#### INPUT DATA ####

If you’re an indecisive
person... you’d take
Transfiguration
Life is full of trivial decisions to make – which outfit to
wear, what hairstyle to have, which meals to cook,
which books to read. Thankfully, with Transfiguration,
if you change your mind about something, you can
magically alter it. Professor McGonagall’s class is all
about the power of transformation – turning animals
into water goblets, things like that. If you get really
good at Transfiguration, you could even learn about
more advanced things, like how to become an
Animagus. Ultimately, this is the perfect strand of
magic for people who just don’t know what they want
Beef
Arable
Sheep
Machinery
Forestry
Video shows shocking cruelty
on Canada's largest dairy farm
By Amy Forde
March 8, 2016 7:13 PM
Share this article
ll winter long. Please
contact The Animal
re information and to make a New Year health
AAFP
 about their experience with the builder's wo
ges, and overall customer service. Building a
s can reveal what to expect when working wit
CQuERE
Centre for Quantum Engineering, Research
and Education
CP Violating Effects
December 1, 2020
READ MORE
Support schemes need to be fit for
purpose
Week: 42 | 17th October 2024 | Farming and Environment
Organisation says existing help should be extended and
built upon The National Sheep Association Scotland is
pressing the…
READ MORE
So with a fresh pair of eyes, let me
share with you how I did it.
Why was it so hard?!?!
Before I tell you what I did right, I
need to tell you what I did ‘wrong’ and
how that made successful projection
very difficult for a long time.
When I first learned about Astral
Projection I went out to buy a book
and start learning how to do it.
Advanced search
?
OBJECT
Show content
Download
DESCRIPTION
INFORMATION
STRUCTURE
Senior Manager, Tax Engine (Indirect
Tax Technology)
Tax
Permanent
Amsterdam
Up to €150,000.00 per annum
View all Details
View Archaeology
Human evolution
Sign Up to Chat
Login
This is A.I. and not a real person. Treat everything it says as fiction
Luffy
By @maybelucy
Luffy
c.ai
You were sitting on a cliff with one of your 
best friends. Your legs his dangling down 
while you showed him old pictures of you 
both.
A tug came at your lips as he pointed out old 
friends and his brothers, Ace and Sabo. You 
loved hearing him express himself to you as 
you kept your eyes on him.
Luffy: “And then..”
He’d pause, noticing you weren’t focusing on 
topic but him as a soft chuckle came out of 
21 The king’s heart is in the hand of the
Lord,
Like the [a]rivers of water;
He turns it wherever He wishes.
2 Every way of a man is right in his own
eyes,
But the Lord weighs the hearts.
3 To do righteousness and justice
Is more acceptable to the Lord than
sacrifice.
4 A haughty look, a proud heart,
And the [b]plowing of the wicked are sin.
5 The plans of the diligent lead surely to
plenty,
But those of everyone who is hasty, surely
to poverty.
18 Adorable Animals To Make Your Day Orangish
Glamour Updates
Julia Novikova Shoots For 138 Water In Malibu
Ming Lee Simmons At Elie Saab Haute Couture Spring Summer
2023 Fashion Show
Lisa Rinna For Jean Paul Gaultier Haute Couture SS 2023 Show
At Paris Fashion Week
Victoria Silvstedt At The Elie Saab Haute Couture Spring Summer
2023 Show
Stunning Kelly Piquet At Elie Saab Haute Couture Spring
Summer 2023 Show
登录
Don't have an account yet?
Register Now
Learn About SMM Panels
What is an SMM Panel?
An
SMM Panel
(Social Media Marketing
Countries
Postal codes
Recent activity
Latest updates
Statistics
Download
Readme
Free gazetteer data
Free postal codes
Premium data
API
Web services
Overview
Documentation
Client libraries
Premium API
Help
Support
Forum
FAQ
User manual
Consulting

####
#### INPUT DATA ####

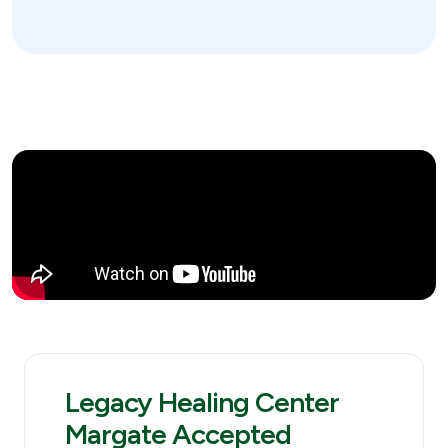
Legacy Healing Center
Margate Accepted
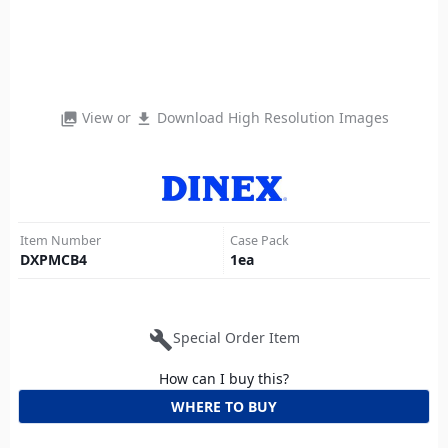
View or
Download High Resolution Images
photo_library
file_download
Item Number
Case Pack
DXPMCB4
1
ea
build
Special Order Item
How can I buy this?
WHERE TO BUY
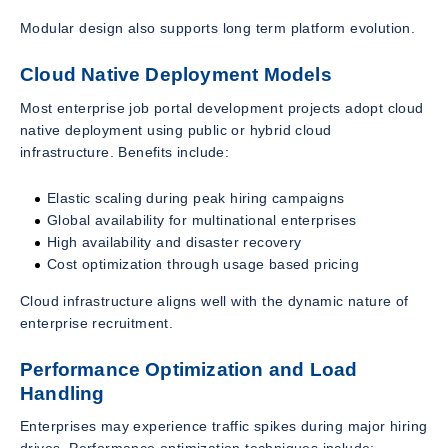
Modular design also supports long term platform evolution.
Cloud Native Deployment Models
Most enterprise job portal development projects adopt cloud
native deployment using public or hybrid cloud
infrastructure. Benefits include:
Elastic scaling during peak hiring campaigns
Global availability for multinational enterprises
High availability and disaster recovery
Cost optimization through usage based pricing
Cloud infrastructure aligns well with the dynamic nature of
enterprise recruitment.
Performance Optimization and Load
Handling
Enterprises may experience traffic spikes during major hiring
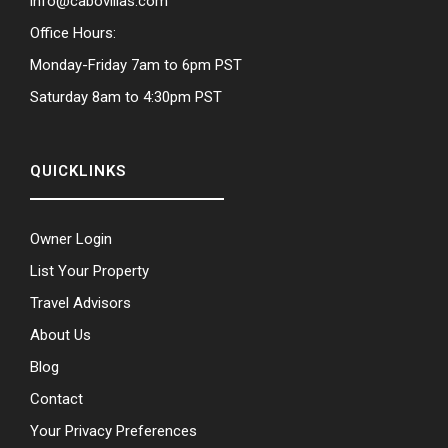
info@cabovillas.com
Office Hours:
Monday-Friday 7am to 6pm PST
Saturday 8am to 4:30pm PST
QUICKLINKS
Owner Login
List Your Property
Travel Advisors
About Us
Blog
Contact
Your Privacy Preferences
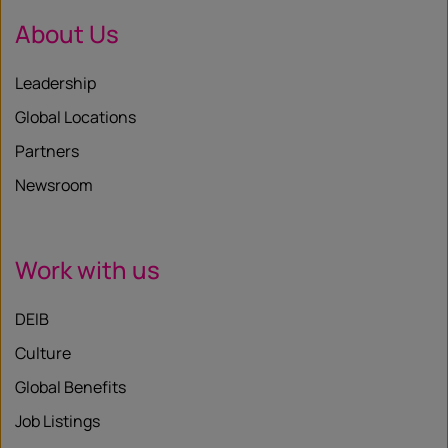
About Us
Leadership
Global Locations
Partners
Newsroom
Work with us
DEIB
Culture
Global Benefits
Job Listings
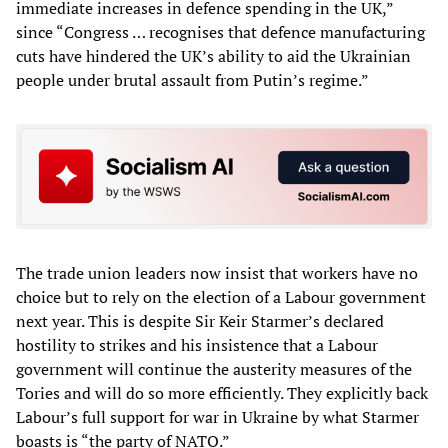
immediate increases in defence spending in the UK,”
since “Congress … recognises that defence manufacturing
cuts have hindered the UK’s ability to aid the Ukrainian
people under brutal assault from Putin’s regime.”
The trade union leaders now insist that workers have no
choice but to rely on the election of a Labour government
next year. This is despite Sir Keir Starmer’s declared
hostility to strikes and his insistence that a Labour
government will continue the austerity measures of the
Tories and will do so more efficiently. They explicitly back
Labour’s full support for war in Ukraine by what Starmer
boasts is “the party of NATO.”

####
#### INPUT DATA ####

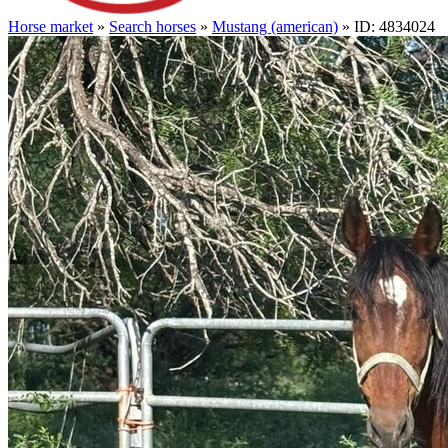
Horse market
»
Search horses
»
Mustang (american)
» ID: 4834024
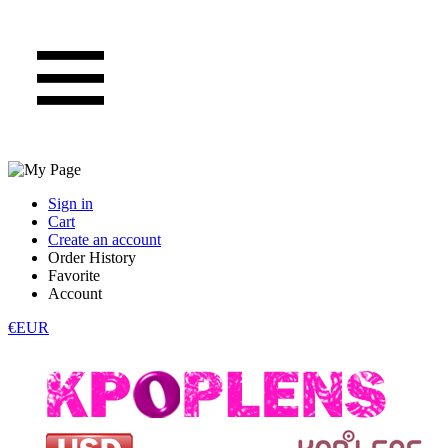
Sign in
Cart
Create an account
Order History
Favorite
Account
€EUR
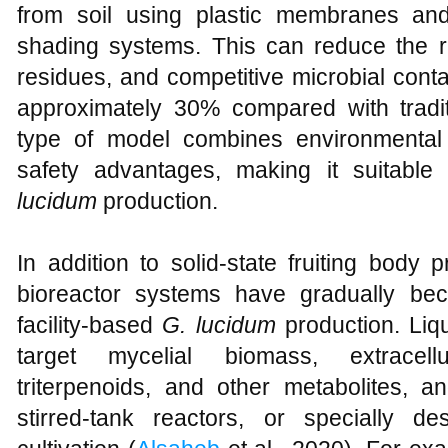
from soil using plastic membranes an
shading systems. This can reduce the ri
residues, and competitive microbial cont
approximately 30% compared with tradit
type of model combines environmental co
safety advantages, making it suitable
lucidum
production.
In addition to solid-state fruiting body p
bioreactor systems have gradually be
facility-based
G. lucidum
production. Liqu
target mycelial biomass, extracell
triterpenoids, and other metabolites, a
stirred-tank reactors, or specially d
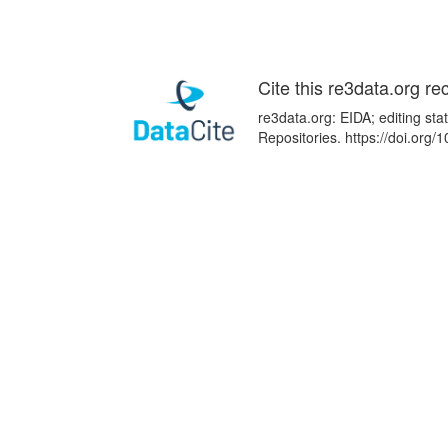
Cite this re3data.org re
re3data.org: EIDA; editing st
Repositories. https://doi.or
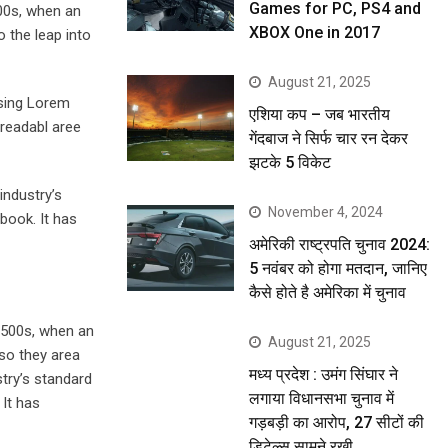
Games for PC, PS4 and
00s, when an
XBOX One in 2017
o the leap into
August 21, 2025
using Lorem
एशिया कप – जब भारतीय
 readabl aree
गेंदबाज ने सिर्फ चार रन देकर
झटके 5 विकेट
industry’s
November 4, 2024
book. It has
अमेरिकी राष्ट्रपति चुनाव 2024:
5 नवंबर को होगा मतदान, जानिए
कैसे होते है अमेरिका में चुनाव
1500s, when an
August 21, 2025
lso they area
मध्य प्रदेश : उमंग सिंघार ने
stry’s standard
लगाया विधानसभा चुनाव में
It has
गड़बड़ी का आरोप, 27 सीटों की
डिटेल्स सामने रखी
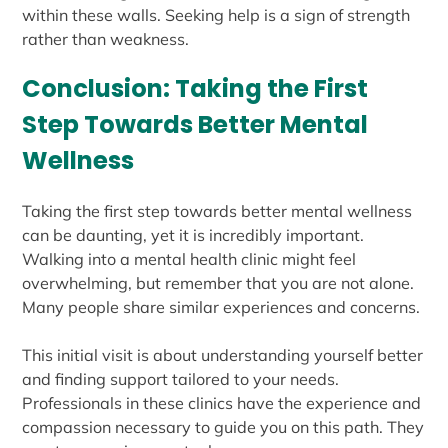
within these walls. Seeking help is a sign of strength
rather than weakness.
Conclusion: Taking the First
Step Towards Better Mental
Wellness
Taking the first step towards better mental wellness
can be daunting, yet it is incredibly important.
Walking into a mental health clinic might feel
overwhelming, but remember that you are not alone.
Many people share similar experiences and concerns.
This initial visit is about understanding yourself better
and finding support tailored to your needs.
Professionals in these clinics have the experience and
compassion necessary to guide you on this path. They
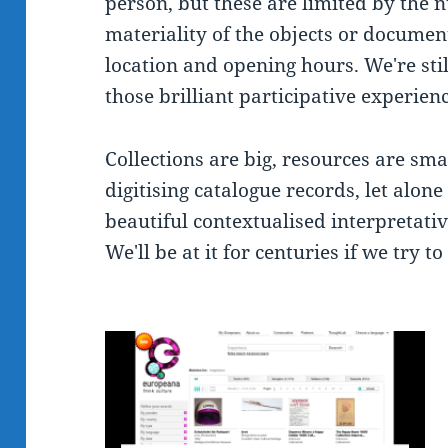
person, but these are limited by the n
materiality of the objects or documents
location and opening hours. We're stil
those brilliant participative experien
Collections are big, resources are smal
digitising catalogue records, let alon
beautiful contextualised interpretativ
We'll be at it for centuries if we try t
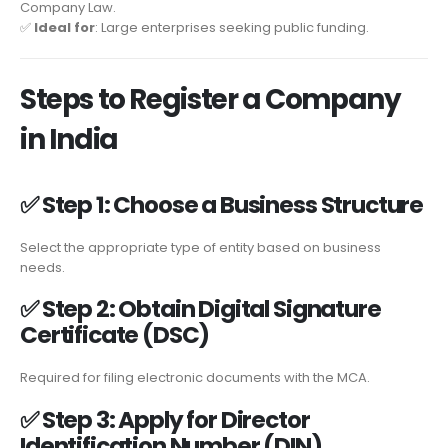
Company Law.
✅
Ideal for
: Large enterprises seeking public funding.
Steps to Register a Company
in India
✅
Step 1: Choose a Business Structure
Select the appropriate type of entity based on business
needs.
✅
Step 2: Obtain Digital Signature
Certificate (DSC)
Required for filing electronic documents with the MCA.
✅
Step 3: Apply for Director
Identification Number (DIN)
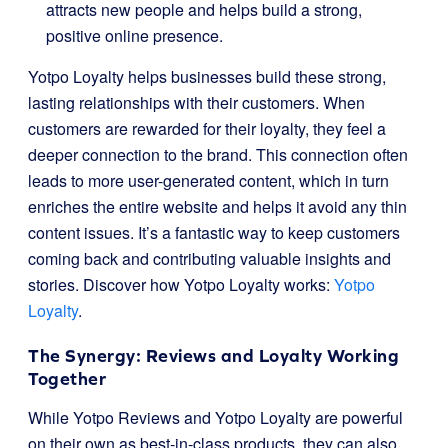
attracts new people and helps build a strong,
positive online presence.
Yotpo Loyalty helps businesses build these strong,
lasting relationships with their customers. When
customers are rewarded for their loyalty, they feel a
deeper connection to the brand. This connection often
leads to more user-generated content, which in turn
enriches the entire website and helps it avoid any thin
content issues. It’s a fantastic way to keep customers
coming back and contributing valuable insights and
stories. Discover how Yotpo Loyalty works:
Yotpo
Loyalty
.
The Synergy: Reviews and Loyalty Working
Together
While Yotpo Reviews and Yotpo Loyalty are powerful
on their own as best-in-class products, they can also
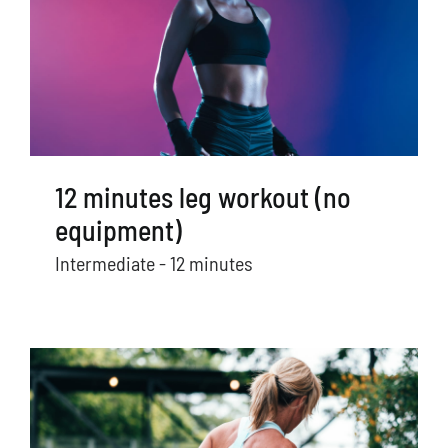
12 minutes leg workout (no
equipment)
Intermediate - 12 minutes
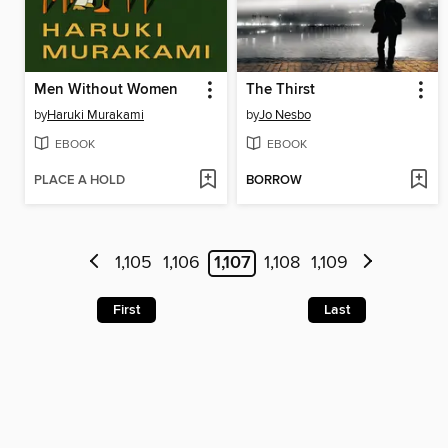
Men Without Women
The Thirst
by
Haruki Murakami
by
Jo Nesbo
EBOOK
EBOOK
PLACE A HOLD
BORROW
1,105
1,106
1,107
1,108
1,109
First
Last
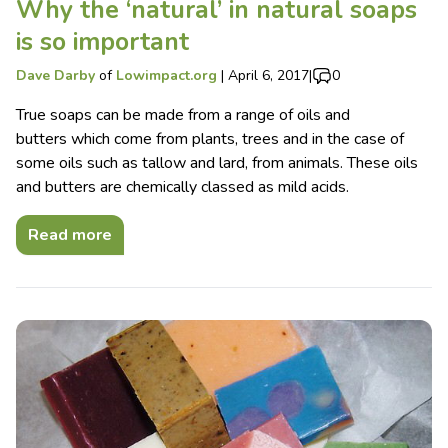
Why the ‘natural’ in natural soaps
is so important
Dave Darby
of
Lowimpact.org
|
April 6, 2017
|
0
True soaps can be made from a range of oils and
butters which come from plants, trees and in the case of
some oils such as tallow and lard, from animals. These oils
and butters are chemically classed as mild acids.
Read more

####

WHAT YOU HAVE TO DO - Out of the entries above, write out only the lines between the line holding "If you’re an indecisive" and the line holding "Video shows shocking cruelty", inclusive, each exactly as given.

RESPONSE TO THIS EXERCISE -
If you’re an indecisive
person... you’d take
Transfiguration
Life is full of trivial decisions to make – which outfit to
wear, what hairstyle to have, which meals to cook,
which books to read. Thankfully, with Transfiguration,
if you change your mind about something, you can
magically alter it. Professor McGonagall’s class is all
about the power of transformation – turning animals
into water goblets, things like that. If you get really
good at Transfiguration, you could even learn about
more advanced things, like how to become an
Animagus. Ultimately, this is the perfect strand of
magic for people who just don’t know what they want
Beef
Arable
Sheep
Machinery
Forestry
Video shows shocking cruelty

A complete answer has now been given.